Here is a v3 of KVM Userfault. Thanks for all the feedback on the v2,
Sean. I realize it has been 6 months since the v2; I hope that isn't an
issue.

I am working on the QEMU side of the changes as I get time. Let me know
if it's important for me to send those patches out for this series to be
merged.

Be aware that this series will have non-trivial conflicts with Fuad's
user mapping support for guest_memfd series[1]. For example, for the
arm64 change he is making, the newly introduced gmem_abort() would need
to be enlightened to handle KVM Userfault exits.

Changelog:
v2[2]->v3:
- Pull in Sean's changes to genericize struct kvm_page_fault and use it
  for arm64. Many of these patches now have Sean's SoB.
- Pull in Sean's small rename and squashing of the main patches.
- Add kvm_arch_userfault_enabled() in place of calling
  kvm_arch_flush_shadow_memslot() directly from generic code.
- Pull in Xin Li's documentation section number fix for
  KVM_CAP_ARM_WRITABLE_IMP_ID_REGS[3].
v1[4]->v2:
- For arm64, no longer zap stage 2 when disabling KVM_MEM_USERFAULT
  (thanks Oliver).
- Fix the userfault_bitmap validation and casts (thanks kernel test
  robot).
- Fix _Atomic cast for the userfault bitmap in the selftest (thanks
  kernel test robot).
- Pick up Reviewed-by on doc changes (thanks Bagas).
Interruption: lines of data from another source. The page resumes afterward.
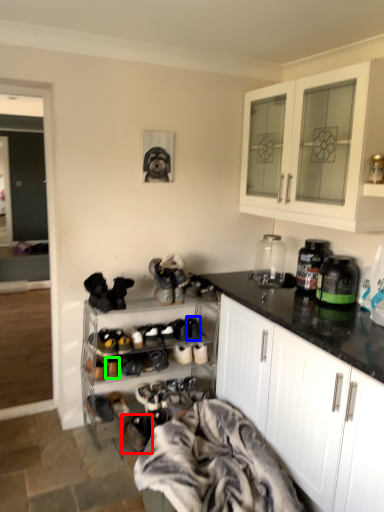 Question: Considering the real-world distances, which object is closest to footwear (highlighted by a red box)? shoe (highlighted by a blue box) or shoe (highlighted by a green box).

Choices:
 (A) shoe
 (B) shoe

Answer: (B) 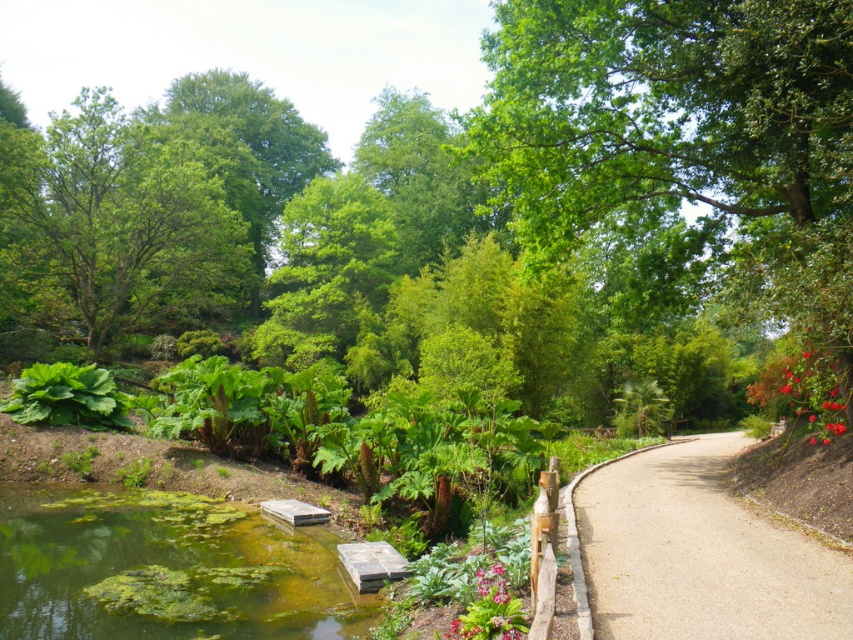 You are standing at the point marked as point (817, 579) in the garden. If you walk straight ahead, will you reach the wooden pathway before the pond?

The distance between the point (817, 579) and the wooden pathway is less than the distance to the pond, so yes, you will reach the wooden pathway before the pond.

You are planning to plant a new flower bed between the green leafy tree at upper center and the green leafy plant at lower center. Considering their sizes, which one might cast more shade over the flower bed?

The green leafy tree at upper center is much taller than the green leafy plant at lower center, so it will cast more shade over the flower bed. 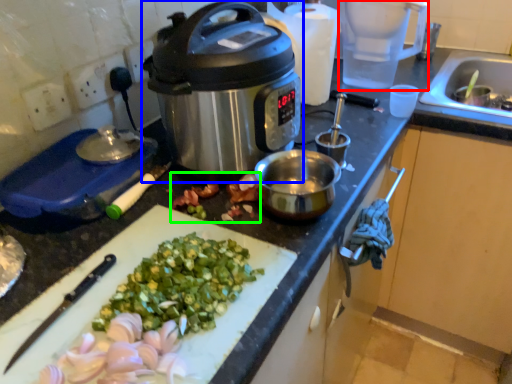 Question: Considering the real-world distances, which object is farthest from blender (highlighted by a red box)? slow cooker (highlighted by a blue box) or produce (highlighted by a green box)?

Choices:
 (A) slow cooker
 (B) produce

Answer: (B) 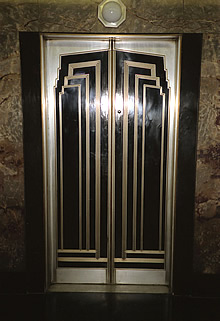 Locate an element on the screen. black and silver elevator is located at coordinates (102, 172). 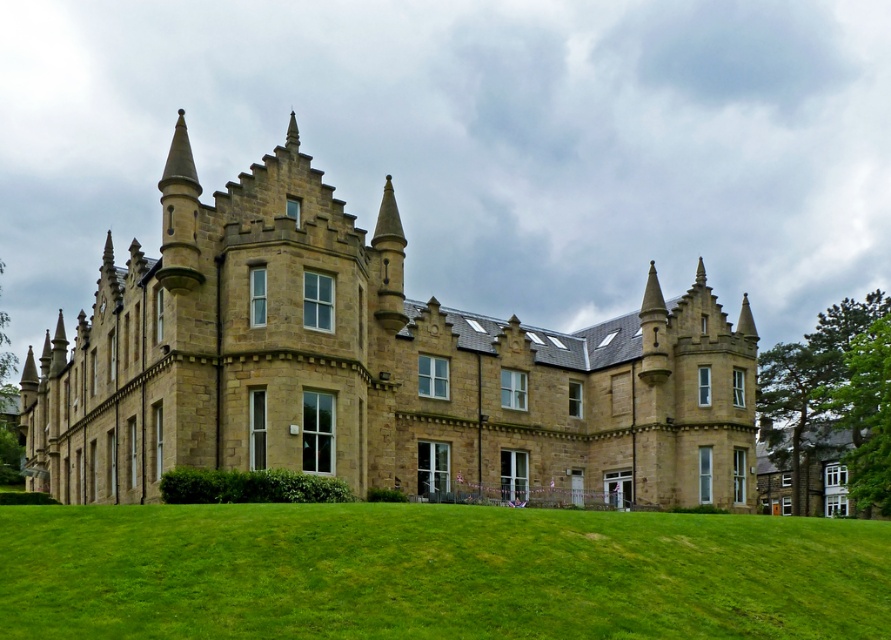 Question: Which point appears closest to the camera in this image?

Choices:
 (A) (366, 614)
 (B) (97, 298)

Answer: (A)

Question: Is brown stone castle at center below green grassy field at lower center?

Choices:
 (A) yes
 (B) no

Answer: (B)

Question: Where is brown stone castle at center located in relation to green grassy field at lower center in the image?

Choices:
 (A) left
 (B) right

Answer: (A)

Question: Is brown stone castle at center to the left of green grassy field at lower center from the viewer's perspective?

Choices:
 (A) yes
 (B) no

Answer: (A)

Question: Among these objects, which one is nearest to the camera?

Choices:
 (A) green grassy field at lower center
 (B) brown stone castle at center

Answer: (A)

Question: Which point appears farthest from the camera in this image?

Choices:
 (A) click(x=689, y=540)
 (B) click(x=136, y=465)

Answer: (B) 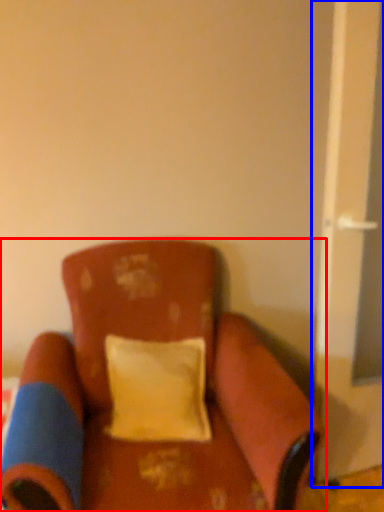 Question: Among these objects, which one is farthest to the camera, chair (highlighted by a red box) or screen door (highlighted by a blue box)?

Choices:
 (A) chair
 (B) screen door

Answer: (B) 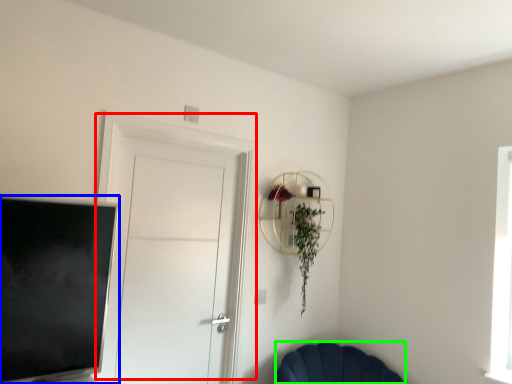 Question: Considering the real-world distances, which object is closest to door (highlighted by a red box)? television (highlighted by a blue box) or chair (highlighted by a green box).

Choices:
 (A) television
 (B) chair

Answer: (A) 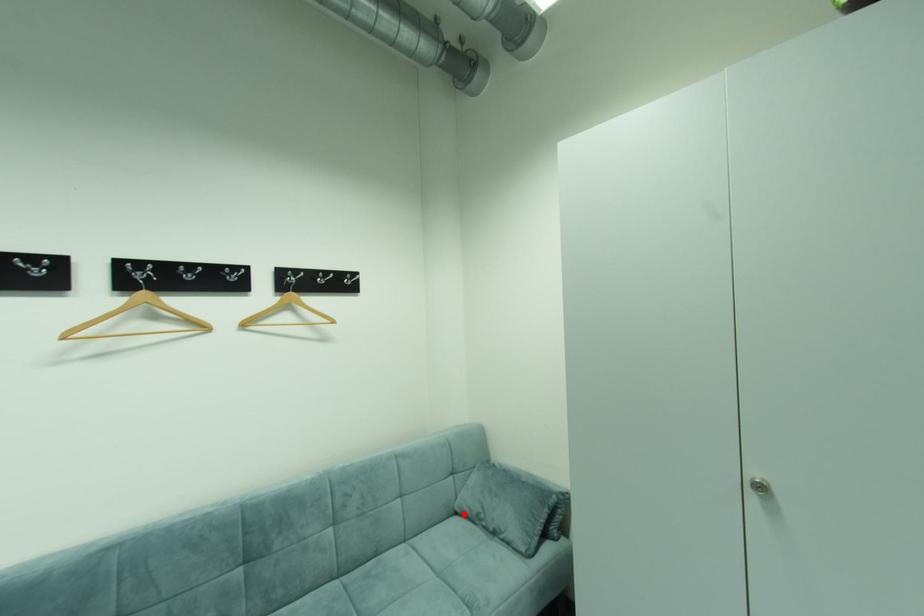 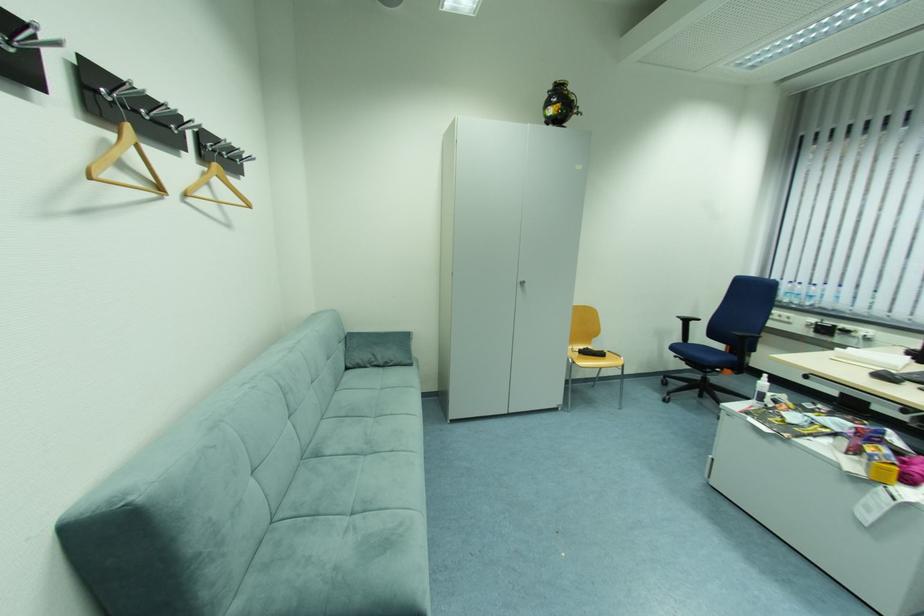 Question: I am providing you with two images of the same scene from different viewpoints. Image1 has a red point marked. In image2, the corresponding 3D location appears at what relative position? Reply with the corresponding letter.

Choices:
 (A) Closer
 (B) Farther

Answer: (A) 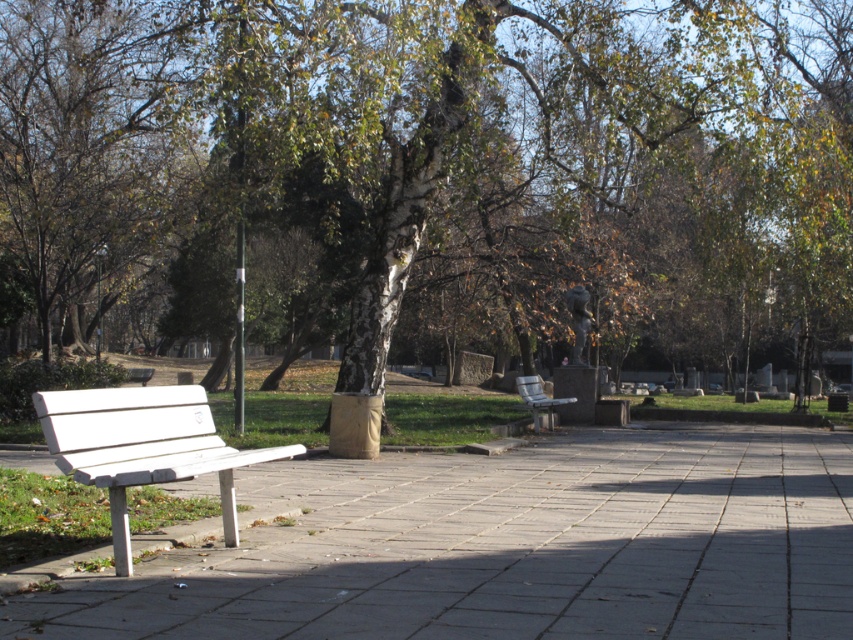 Question: Does white concrete pavement at center have a larger size compared to white plastic bench at lower left?

Choices:
 (A) yes
 (B) no

Answer: (A)

Question: Is white bark tree at center below white plastic bench at lower left?

Choices:
 (A) no
 (B) yes

Answer: (A)

Question: Which object appears farthest from the camera in this image?

Choices:
 (A) white plastic bench at lower left
 (B) white concrete pavement at center
 (C) wooden bench at center

Answer: (C)

Question: Which object is positioned closest to the wooden bench at center?

Choices:
 (A) white bark tree at center
 (B) white concrete pavement at center
 (C) white plastic bench at lower left

Answer: (B)

Question: Which point is closer to the camera?

Choices:
 (A) (215, 444)
 (B) (88, 195)
 (C) (526, 376)

Answer: (A)

Question: Is white bark tree at center positioned at the back of wooden bench at center?

Choices:
 (A) yes
 (B) no

Answer: (B) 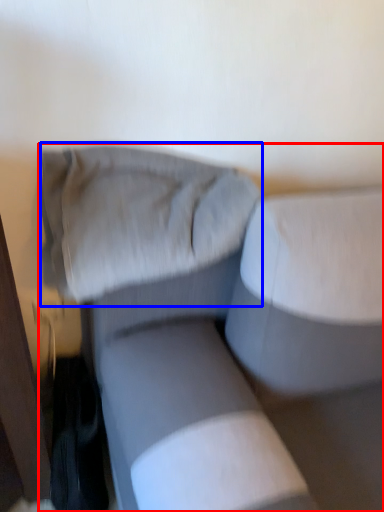 Question: Among these objects, which one is nearest to the camera, studio couch (highlighted by a red box) or pillow (highlighted by a blue box)?

Choices:
 (A) studio couch
 (B) pillow

Answer: (A) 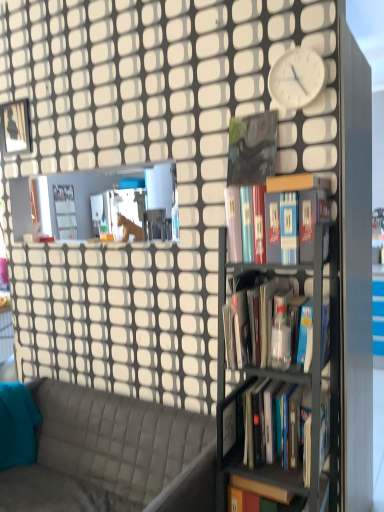 Question: Is the depth of metallic gray bookshelf at right less than that of hardcover books at center, the 4th book in the top-to-bottom sequence?

Choices:
 (A) no
 (B) yes

Answer: (B)

Question: Is metallic gray bookshelf at right not within hardcover books at center, positioned as the first book in bottom-to-top order?

Choices:
 (A) yes
 (B) no

Answer: (A)

Question: Can you confirm if metallic gray bookshelf at right is wider than hardcover books at center, positioned as the first book in bottom-to-top order?

Choices:
 (A) no
 (B) yes

Answer: (B)

Question: Is metallic gray bookshelf at right with hardcover books at center, the 4th book in the top-to-bottom sequence?

Choices:
 (A) no
 (B) yes

Answer: (A)

Question: From the image's perspective, is metallic gray bookshelf at right over hardcover books at center, positioned as the first book in bottom-to-top order?

Choices:
 (A) yes
 (B) no

Answer: (A)

Question: Is metallic gray bookshelf at right looking in the opposite direction of hardcover books at center, positioned as the first book in bottom-to-top order?

Choices:
 (A) no
 (B) yes

Answer: (B)

Question: Is teal fabric pillow at left further to the viewer compared to black matte book at center, placed as the 4th book when sorted from bottom to top?

Choices:
 (A) yes
 (B) no

Answer: (A)

Question: Considering the relative sizes of teal fabric pillow at left and black matte book at center, which appears as the 1th book when viewed from the top, in the image provided, is teal fabric pillow at left shorter than black matte book at center, which appears as the 1th book when viewed from the top,?

Choices:
 (A) yes
 (B) no

Answer: (B)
Below is the cover letter from v1, mostly unchanged:

Please see the RFC[5] for the problem description. In summary,
guest_memfd VMs have no mechanism for doing post-copy live migration.
KVM Userfault provides such a mechanism.

There is a second problem that KVM Userfault solves: userfaultfd-based
post-copy doesn't scale very well. KVM Userfault when used with
userfaultfd can scale much better in the common case that most post-copy
demand fetches are a result of vCPU access violations. This is a
continuation of the solution Anish was working on[6]. This aspect of
KVM Userfault is important for userfaultfd-based live migration when
scaling up to hundreds of vCPUs with ~30us network latency for a
PAGE_SIZE demand-fetch.

The implementation in this series is version than the RFC[5]. It adds...
 1. a new memslot flag is added: KVM_MEM_USERFAULT,
 2. a new parameter, userfault_bitmap, into struct kvm_memory_slot,
 3. a new KVM_RUN exit reason: KVM_MEMORY_EXIT_FLAG_USERFAULT,
 4. a new KVM capability KVM_CAP_USERFAULT.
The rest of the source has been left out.